As indicated by PLFA patterns, microbial community structure in soil in the Hainich significantly differed between trenched and control plots, but this depended on year (Wilks Lambda 0.0906, F15,154 = 14.33, p < 0.001 for trenching × date) with the structure being significantly different between root trenched and control plots after one year but not after three years (squared mahalanobis distances (SMD) = 2.013, F = 3.01, p = 0.018 and SMD = 0.085, F = 0.13, p = 0.986, respectively, Fig 1A). By contrast, microbial community composition in soil in the Schorfheide was not affected by root trenching (Fig 1B). Neither in the Hainich nor in the Schorfheide microbial community structure in litter differed significantly between trenched and control plots after three years (Wilks Lambda 0.936, F5,26 = 0.36, p = 0.8 7and Wilks Lambda 0.883, F3,28 = 1.23, p = 0.32, respectively).

Fig 1

Discriminant function analysis.

Discriminant function analysis of the PLFA composition of soil in control (Control) and root trenched plots (Trench) in Hainich (A) and Schorfheide (B) after one and three years of root trenching. Ellipses represent confidence intervals at 95%.

Marker PLFAs

In Hainich, the sum of bacterial, Gram-negative and Gram-positive, plant (18:1ω9) and fungal (18:2ω6,9) marker PLFAs in soil were significantly reduced by root trenching, however, the effects varied with forest type and between years (significant trenching x forest type and trenching x year interaction; Table 1). With the exception of the fungal marker, which also was reduced in young beech forests, the reductions were restricted to unmanaged natural beech (Table 2). Further, the reductions generally were only present one year, but not three years after trenching (Fig 2). In addition to marker PLFAs, the fungal-to-bacterial ratio as well as the fungal-to-plant ratio averaged across both sampling dates decreased from 0.04 ± 0.01 to 0.03 ± 0.01 and from 0.24 ± 0.09 to 0.20 ± 0.05 in trenched plots, whereas the stress indicator SAT-to-MONO PLFA ratio increased from 2.01 ± 0.46 to 2.18 ± 0.53 in trenched plots (Table 1).

Table 2

Tukey test.

Differences in marker PLFAs (bacterial, Gram-negative, Gram-positive, plant and fungal) between control (C) and trenched plots (T) in the four forest types as indicated by t-ratio and p-values of Tukey’s HSD tests. Significant differences are highlighted in bold.

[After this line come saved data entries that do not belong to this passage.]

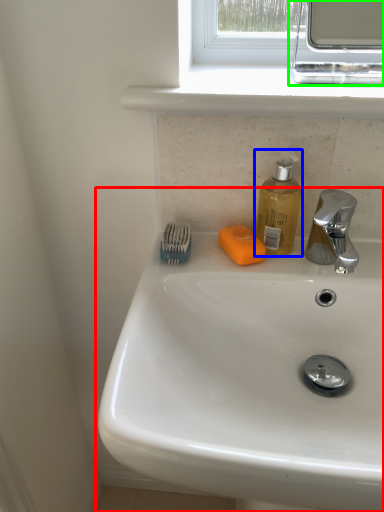 Question: Estimate the real-world distances between objects in this image. Which object is farther from sink (highlighted by a red box), soap dispenser (highlighted by a blue box) or medicine cabinet (highlighted by a green box)?

Choices:
 (A) soap dispenser
 (B) medicine cabinet

Answer: (B) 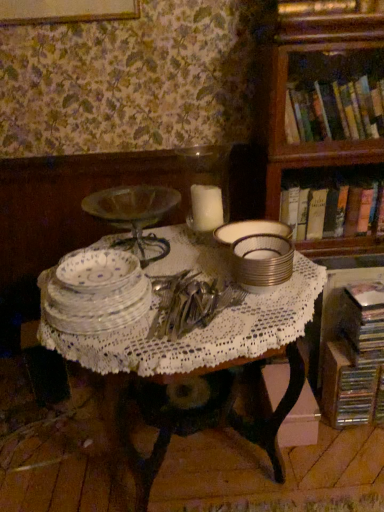 Question: Should I look upward or downward to see white lace tablecloth at center?

Choices:
 (A) down
 (B) up

Answer: (A)

Question: From the image's perspective, is silver metallic stack at center, the second tableware viewed from the left, located above clear glass plates at center, placed as the second tableware when sorted from right to left?

Choices:
 (A) yes
 (B) no

Answer: (A)

Question: Considering the relative positions of silver metallic stack at center, the second tableware viewed from the left, and clear glass plates at center, placed as the second tableware when sorted from right to left, in the image provided, is silver metallic stack at center, the second tableware viewed from the left, to the right of clear glass plates at center, placed as the second tableware when sorted from right to left, from the viewer's perspective?

Choices:
 (A) no
 (B) yes

Answer: (B)

Question: Would you say silver metallic stack at center, the second tableware viewed from the left, is outside clear glass plates at center, placed as the second tableware when sorted from right to left?

Choices:
 (A) yes
 (B) no

Answer: (A)

Question: Can you confirm if silver metallic stack at center, positioned as the 1th tableware in right-to-left order, is wider than clear glass plates at center, positioned as the first tableware in left-to-right order?

Choices:
 (A) no
 (B) yes

Answer: (A)

Question: Does silver metallic stack at center, positioned as the 1th tableware in right-to-left order, lie behind clear glass plates at center, placed as the second tableware when sorted from right to left?

Choices:
 (A) yes
 (B) no

Answer: (A)

Question: Can you confirm if silver metallic stack at center, the second tableware viewed from the left, is thinner than clear glass plates at center, positioned as the first tableware in left-to-right order?

Choices:
 (A) yes
 (B) no

Answer: (A)

Question: Is white lace tablecloth at center at the left side of hardcover book at right, the 2th book positioned from the bottom?

Choices:
 (A) yes
 (B) no

Answer: (A)

Question: Considering the relative sizes of white lace tablecloth at center and hardcover book at right, the 2th book from the top, in the image provided, is white lace tablecloth at center shorter than hardcover book at right, the 2th book from the top,?

Choices:
 (A) yes
 (B) no

Answer: (B)

Question: Is the depth of white lace tablecloth at center greater than that of hardcover book at right, the 2th book from the top?

Choices:
 (A) no
 (B) yes

Answer: (A)

Question: Can you confirm if white lace tablecloth at center is positioned to the right of hardcover book at right, the 2th book positioned from the bottom?

Choices:
 (A) no
 (B) yes

Answer: (A)

Question: Is white lace tablecloth at center in contact with hardcover book at right, the 2th book positioned from the bottom?

Choices:
 (A) yes
 (B) no

Answer: (B)

Question: Does white lace tablecloth at center contain hardcover book at right, the 2th book from the top?

Choices:
 (A) no
 (B) yes

Answer: (A)

Question: From the image's perspective, is hardcover books at upper right, the 3th book from the bottom, located above silver metallic stack at center, the second tableware viewed from the left?

Choices:
 (A) yes
 (B) no

Answer: (A) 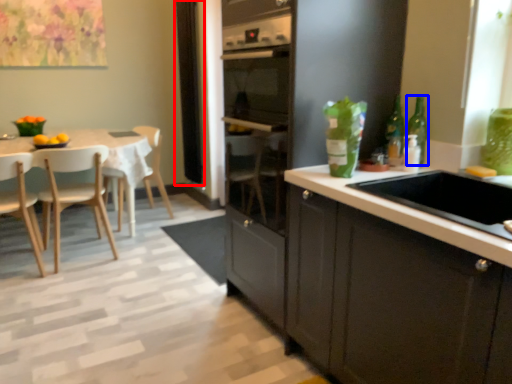 Question: Which object is further to the camera taking this photo, window screen (highlighted by a red box) or bottle (highlighted by a blue box)?

Choices:
 (A) window screen
 (B) bottle

Answer: (A) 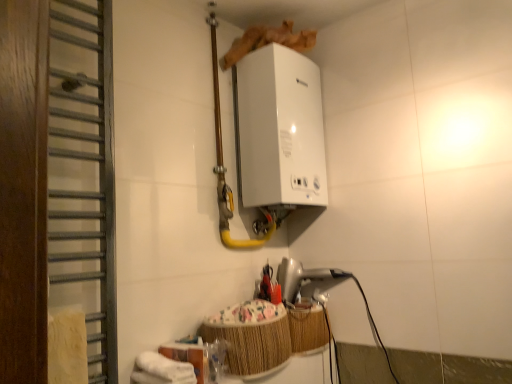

	Beech old (C-T)		Beech young (C-T)		Beech natural (C-T)		Conif (C-T)
	t-ratio	p-value	t-ratio	p-value	t-ratio	p-value	t-ratio	p-value
bacteria	1.26	0.906	2.44	0.262	3.83	0.014	-0.64	0.998
Gram-negative	0.76	0.994	2.26	0.352	4.36	0.004	-0.70	0.996
Gram-positive	1.27	0.902	2.36	0.299	3.56	0.026	-0.60	0.999
plant	1.04	0.963	2.82	0.132	3.30	0.047	-0.50	1.000
fungal	2.16	0.407	3.52	0.029	3.83	0.014	-0.19	1.000

Fig 2

Marker PLFAs in soil in Hainich.

Effect of root trenching on marker PLFAs (bacterial, Gram-negative, Gram-positive, plant and fungal) in soil in Hainich after one (2012) and three (2014) years after root trenching (pooled for forest type); *, p < 0.05; **, p < 0.01; ***, p < 0.001.

In Schorfheide the total amount of PLFAs as well as the sum of bacterial, Gram-negative and Gram-positive, plant (18:1ω9) and fungal (18:2ω6,9) marker PLFAs in soil were significantly reduced by root trenching irrespective of the year of sampling (Table 1, Fig 3). By contrast, the fungal-to-bacterial PLFA ratio, fungal-to-plant PLFA ratio and the stress indicators cy-to-pre PLFA ratio and SAT-to-MONO PLFA ratio were not significantly affected by root trenching (Table 1).

Fig 3

Marker PLFAs in soil in Schorfheide.

Effect of root trenching on marker PLFAs (bacterial, Gram-negative, Gram-positive, plant and fungal) in soil in Schorfheide; means of samples taken in 2012 and 2014 (pooled for forest type); *, p < 0.05; **, p < 0.01; ***, p < 0.001.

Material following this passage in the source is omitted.